VampNet: Music Generation via Masked Acoustic Token Modeling
Hugo Flores Garcia, Prem Seetharaman, Rithesh Kumar, Bryan Pardo
TL;DR
VampNet addresses the need for fast, flexible music generation beyond autoregressive models by using masked acoustic token modeling with parallel iterative decoding. It combines a DAC-based audio tokenizer with two-stage, bidirectional transformers to predict masked token sequences, enabling both compression and creative variation through token-based prompts. The key contributions are the Masked Acoustic Token Modeling framework, a variable masking training schedule, a confidence-based sampling loop, and a suite of prompting strategies including beat-driven and periodic prompts, which can interpolate between faithful reconstruction and generation.

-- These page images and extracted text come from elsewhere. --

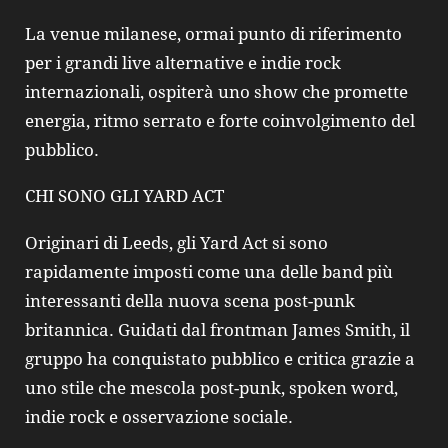
La venue milanese, ormai punto di riferimento
per i grandi live alternative e indie rock
internazionali, ospiterà uno show che promette
energia, ritmo serrato e forte coinvolgimento del
pubblico.
CHI SONO GLI YARD ACT
Originari di Leeds, gli Yard Act si sono
rapidamente imposti come una delle band più
interessanti della nuova scena post-punk
britannica. Guidati dal frontman James Smith, il
gruppo ha conquistato pubblico e critica grazie a
uno stile che mescola post-punk, spoken word,
indie rock e osservazione sociale.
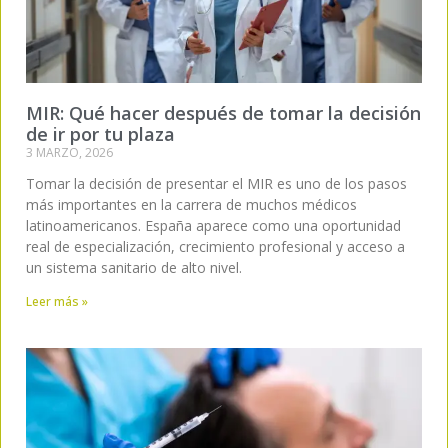
MIR: Qué hacer después de tomar la decisión
de ir por tu plaza
3 MARZO, 2026
Tomar la decisión de presentar el MIR es uno de los pasos
más importantes en la carrera de muchos médicos
latinoamericanos. España aparece como una oportunidad
real de especialización, crecimiento profesional y acceso a
un sistema sanitario de alto nivel.
Leer más »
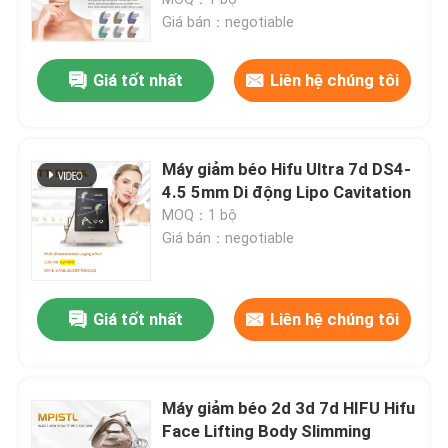
Giá bán：negotiable
Máy tẩy lông bằng laser diode
Giá tốt nhất
Liên hệ chúng tôi
Máy triệt lông bằng laser diode 808nm
Máy giảm béo Hifu Ultra 7d DS4-
Tẩy lông bằng Laser Diode SHR
4.5 5mm Di động Lipo Cavitation
MOQ：1 bộ
Giá bán：negotiable
laser diode ba bước sóng
máy giảm béo hifu
Giá tốt nhất
Liên hệ chúng tôi
Máy giảm béo
Máy giảm béo 2d 3d 7d HIFU Hifu
Face Lifting Body Slimming
Q Switched ND YAG Laser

Empirical results show that VampNet achieves coherent high-fidelity audio with as few as 36 sampling passes, with beat-driven prompts yielding the best FAD and the approach enabling real-time-like generation relative to autoregressive baselines, suggesting practical applicability for interactive music co-creation.
Abstract
We introduce VampNet, a masked acoustic token modeling approach to music synthesis, compression, inpainting, and variation. We use a variable masking schedule during training which allows us to sample coherent music from the model by applying a variety of masking approaches (called prompts) during inference. VampNet is non-autoregressive, leveraging a bidirectional transformer architecture that attends to all tokens in a forward pass. With just 36 sampling passes, VampNet can generate coherent high-fidelity musical waveforms. We show that by prompting VampNet in various ways, we can apply it to tasks like music compression, inpainting, outpainting, continuation, and looping with variation (vamping). Appropriately prompted, VampNet is capable of maintaining style, genre, instrumentation, and other high-level aspects of the music. This flexible prompting capability makes VampNet a powerful music co-creation tool. Code and audio samples are available online.